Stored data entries

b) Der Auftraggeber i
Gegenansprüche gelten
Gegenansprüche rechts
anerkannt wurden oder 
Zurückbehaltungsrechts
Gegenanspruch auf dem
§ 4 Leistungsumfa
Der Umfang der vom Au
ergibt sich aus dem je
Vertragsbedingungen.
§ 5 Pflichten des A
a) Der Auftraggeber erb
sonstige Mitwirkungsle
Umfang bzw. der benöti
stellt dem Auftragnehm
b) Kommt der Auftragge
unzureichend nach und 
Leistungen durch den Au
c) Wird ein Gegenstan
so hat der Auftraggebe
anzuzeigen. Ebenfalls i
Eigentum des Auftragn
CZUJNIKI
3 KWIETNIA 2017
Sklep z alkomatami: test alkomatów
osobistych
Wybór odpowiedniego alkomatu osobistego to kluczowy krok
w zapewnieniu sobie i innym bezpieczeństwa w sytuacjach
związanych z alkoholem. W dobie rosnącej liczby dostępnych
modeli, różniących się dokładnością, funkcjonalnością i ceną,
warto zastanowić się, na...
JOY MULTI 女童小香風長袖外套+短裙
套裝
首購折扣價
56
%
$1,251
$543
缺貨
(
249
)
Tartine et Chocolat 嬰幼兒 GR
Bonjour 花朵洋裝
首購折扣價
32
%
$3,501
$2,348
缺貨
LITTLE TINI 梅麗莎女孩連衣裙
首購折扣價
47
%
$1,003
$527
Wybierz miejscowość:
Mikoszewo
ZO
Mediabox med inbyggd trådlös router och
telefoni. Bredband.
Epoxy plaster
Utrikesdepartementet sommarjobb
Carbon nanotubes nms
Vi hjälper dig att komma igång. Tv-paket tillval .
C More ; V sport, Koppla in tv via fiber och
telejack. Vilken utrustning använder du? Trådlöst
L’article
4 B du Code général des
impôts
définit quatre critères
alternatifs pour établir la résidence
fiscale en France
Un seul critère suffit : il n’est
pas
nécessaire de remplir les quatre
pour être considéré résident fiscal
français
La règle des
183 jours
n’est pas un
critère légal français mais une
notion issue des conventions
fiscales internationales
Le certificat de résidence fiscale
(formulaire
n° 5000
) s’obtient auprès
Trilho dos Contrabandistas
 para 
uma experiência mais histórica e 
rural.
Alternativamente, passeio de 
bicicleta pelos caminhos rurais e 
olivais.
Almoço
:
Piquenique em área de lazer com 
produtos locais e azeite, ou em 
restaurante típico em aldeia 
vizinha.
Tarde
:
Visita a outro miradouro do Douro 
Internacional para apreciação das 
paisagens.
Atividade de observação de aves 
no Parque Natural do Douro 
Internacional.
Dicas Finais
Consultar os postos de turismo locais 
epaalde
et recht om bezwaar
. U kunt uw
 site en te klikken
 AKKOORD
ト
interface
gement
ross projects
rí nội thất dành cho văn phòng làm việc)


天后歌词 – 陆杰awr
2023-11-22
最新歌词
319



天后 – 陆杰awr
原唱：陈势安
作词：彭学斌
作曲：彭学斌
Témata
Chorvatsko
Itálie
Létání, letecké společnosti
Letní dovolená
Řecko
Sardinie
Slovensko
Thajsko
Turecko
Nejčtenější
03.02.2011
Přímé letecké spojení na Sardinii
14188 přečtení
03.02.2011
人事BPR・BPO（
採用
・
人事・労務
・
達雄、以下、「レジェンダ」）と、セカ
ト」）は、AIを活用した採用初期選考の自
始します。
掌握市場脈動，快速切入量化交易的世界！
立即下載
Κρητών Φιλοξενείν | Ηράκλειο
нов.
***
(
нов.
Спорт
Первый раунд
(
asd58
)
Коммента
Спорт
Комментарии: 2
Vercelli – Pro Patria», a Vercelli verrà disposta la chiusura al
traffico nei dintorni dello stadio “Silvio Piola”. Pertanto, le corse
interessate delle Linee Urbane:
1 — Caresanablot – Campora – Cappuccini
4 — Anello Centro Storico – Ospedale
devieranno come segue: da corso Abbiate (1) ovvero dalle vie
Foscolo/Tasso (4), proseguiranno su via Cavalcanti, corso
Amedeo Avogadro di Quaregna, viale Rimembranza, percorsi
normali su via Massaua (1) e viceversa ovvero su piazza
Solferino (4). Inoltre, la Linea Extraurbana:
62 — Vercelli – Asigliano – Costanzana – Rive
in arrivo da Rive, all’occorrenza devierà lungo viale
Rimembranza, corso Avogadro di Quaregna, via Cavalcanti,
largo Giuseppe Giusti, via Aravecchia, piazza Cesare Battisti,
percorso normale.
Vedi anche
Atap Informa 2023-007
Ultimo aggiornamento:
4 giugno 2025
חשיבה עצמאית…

### Exercise goal
Tell me how many lines in the data include "Auftraggeber", giving only the number.

### Answer to this task
2